#### EXERCISE AIM:
Using the records that follow, reproduce exactly the lines starting at the line containing "соусе айоли с сублимированным желтком" and ending at the line containing "inkl. Textplatte". Include both end lines and no pictures.

==== DATASET EXTRACT

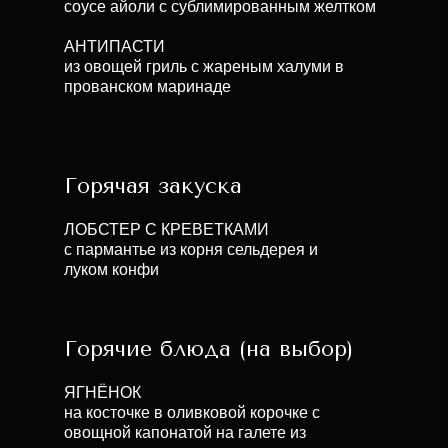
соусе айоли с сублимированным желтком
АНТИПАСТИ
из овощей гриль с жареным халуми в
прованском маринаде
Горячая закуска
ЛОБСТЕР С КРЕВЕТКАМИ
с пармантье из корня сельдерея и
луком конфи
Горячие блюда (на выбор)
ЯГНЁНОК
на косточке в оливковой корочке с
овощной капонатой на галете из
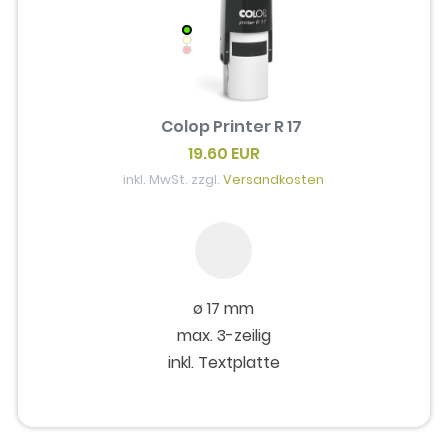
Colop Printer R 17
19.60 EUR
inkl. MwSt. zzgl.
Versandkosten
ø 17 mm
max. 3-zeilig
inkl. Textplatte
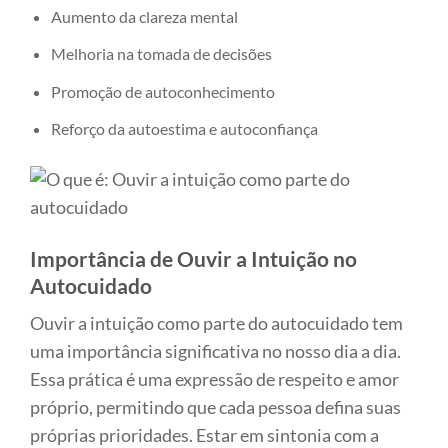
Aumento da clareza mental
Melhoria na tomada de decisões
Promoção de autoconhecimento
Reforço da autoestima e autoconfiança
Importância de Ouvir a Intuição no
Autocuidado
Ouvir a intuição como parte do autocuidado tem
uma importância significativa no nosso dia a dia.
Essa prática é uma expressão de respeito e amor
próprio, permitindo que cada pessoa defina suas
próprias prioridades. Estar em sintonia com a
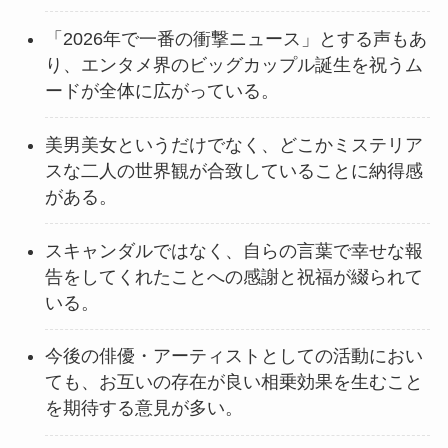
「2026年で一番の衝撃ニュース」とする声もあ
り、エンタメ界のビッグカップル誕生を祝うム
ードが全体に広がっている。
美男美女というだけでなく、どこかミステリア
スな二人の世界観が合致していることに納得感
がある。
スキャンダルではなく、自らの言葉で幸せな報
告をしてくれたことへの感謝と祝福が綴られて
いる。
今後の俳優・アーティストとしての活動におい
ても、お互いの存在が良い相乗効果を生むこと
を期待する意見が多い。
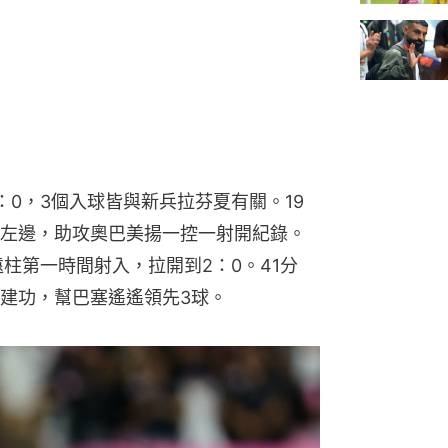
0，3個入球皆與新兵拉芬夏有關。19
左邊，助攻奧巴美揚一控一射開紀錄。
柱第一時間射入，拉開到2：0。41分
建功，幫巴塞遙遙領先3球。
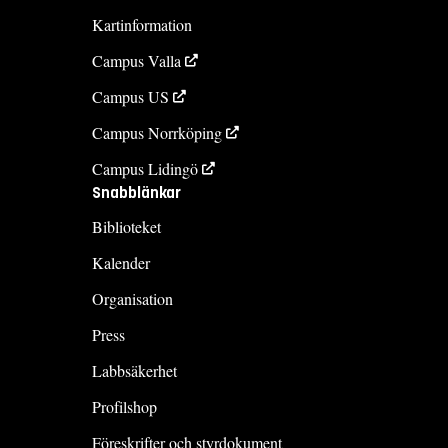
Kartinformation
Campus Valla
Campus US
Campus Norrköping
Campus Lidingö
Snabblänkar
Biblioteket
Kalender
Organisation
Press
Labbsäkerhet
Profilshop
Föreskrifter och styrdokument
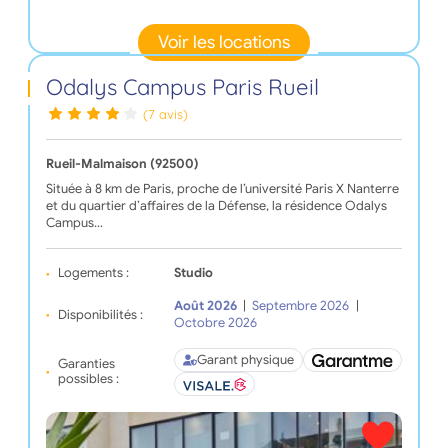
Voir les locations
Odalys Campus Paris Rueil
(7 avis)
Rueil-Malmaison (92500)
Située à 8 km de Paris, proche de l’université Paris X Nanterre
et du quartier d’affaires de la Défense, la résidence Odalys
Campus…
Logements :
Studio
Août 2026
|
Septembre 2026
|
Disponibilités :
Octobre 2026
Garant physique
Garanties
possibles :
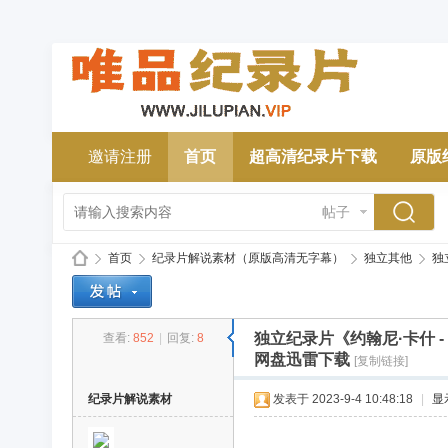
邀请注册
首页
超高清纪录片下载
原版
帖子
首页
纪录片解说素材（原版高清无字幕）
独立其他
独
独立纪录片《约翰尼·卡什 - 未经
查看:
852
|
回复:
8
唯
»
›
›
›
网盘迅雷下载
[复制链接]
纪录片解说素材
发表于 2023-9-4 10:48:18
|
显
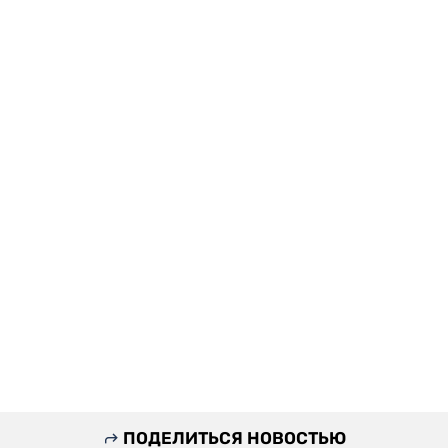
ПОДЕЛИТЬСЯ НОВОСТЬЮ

========
==== DATASET EXTRACT

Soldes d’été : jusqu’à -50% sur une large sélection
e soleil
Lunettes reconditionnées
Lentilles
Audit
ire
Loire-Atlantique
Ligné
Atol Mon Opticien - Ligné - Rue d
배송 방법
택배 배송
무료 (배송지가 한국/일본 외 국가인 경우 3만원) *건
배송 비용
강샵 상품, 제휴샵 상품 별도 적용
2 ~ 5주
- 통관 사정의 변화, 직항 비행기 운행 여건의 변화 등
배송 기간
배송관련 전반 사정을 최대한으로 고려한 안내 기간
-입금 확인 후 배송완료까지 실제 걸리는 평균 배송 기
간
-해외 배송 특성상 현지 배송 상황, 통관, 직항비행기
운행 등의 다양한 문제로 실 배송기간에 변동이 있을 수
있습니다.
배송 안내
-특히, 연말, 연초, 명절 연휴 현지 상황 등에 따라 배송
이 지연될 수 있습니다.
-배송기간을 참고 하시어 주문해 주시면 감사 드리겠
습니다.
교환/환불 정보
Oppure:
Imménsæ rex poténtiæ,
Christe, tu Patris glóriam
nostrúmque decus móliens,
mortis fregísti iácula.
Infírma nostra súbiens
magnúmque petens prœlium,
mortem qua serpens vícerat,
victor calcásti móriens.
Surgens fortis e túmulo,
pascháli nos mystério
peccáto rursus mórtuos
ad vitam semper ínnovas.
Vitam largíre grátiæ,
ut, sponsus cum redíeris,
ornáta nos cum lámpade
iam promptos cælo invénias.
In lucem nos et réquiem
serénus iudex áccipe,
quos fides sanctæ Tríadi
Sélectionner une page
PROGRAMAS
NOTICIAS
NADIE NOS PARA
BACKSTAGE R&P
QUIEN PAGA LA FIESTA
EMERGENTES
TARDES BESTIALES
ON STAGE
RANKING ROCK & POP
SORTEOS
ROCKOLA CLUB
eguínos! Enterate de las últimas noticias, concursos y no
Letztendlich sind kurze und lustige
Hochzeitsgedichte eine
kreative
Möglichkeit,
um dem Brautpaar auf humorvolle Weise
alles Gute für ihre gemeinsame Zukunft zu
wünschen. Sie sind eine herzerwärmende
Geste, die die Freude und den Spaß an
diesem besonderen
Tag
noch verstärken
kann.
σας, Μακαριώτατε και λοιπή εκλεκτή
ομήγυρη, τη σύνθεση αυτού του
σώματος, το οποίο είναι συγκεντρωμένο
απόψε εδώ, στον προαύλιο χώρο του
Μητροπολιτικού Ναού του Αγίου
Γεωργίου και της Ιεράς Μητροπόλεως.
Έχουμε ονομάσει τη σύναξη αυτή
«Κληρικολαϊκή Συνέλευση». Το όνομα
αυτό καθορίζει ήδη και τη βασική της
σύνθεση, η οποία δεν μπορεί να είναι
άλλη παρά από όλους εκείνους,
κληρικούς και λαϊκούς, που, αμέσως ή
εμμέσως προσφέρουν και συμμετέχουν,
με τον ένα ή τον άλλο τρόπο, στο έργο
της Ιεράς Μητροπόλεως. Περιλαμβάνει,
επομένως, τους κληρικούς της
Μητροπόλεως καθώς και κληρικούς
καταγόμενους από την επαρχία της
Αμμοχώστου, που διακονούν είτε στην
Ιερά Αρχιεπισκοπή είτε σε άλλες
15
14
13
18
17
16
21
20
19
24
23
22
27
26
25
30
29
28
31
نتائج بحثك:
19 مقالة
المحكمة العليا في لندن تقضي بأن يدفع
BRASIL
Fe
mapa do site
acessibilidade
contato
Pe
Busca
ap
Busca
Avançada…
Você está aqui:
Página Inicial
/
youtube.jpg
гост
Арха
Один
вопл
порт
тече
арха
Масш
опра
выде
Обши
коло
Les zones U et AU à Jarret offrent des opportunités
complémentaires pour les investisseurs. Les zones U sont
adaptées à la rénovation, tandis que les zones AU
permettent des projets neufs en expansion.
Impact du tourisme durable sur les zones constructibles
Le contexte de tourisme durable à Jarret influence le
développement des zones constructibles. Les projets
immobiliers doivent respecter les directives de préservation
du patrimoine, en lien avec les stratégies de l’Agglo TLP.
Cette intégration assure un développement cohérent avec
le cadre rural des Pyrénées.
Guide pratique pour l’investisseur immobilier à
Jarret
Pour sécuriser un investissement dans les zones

========

#### RESPONSE TO THE TASK:
соусе айоли с сублимированным желтком
АНТИПАСТИ
из овощей гриль с жареным халуми в
прованском маринаде
Горячая закуска
ЛОБСТЕР С КРЕВЕТКАМИ
с пармантье из корня сельдерея и
луком конфи
Горячие блюда (на выбор)
ЯГНЁНОК
на косточке в оливковой корочке с
овощной капонатой на галете из
Colop Printer R 17
19.60 EUR
inkl. MwSt. zzgl.
Versandkosten
ø 17 mm
max. 3-zeilig
inkl. Textplatte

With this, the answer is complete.